1.2 Why Are Humans Seemingly so Vulnerable to Cyber-Attack Attempts?

In order to understand why humans are, on occasion, vulnerable to cyber-attack attempts at work, we need to consider a range of factors that go beyond risk and risky decision making. These include cognitive factors such as awareness, perception, understanding, and knowledge, environmental (including organizational) factors such as security culture, and, factors that are likely to increase maladaptive behaviors such as work pressures and stresses (e.g., time constraints, high workload).

Some of these factors can be grouped into perception of security risk. Examples include: level of information and cybersecurity knowledge; psychological ownership of work devices; threat appraisal factors; and experience(s) of a previous cyber breach. The lower a person scores on such dimensions, the higher the risk they present to the cybersecurity integrity of the organization. Incorrect or suboptimal perceptions can negatively influence cyber decisions and behavior [12,13,14,15]).

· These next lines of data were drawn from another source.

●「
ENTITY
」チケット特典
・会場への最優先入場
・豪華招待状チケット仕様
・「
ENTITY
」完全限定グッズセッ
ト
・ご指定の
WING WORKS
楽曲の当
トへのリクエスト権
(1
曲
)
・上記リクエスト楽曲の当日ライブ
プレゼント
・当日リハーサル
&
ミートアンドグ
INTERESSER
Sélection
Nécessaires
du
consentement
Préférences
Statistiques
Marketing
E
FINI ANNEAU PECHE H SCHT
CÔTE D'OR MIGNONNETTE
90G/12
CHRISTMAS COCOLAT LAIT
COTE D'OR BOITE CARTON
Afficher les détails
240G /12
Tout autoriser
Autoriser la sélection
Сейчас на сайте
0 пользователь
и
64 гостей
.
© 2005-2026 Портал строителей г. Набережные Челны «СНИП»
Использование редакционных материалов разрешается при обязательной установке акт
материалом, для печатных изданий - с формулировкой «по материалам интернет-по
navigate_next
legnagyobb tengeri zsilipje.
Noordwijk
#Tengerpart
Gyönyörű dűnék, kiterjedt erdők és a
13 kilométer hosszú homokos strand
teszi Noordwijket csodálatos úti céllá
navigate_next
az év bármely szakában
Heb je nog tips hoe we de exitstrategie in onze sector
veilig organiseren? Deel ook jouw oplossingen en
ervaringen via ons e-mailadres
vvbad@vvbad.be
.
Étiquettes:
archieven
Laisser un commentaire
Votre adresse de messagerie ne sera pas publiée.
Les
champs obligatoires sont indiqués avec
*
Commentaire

Others are security culture and awareness factors and are related to attitudes that are formed within and about workplaces [16]. Attitudes are multidimensional, and influenced by, for example, actions and behaviors of others (e.g., ‘we all do it so therefore it is okay’, ‘no-one does anything about it so therefore it must be fine’), ability (e.g., technical expertise or lack of, knowledge of social factors), and motivation (e.g., job satisfaction, desire to work within and/or excel in the same company). The more a person adheres to an organizational cultural that does not engender cyber-safe actions and behaviors, and the less motivated they are about their job and/or role in the organization, the more likely they are to engage in unsafe cyber behaviors.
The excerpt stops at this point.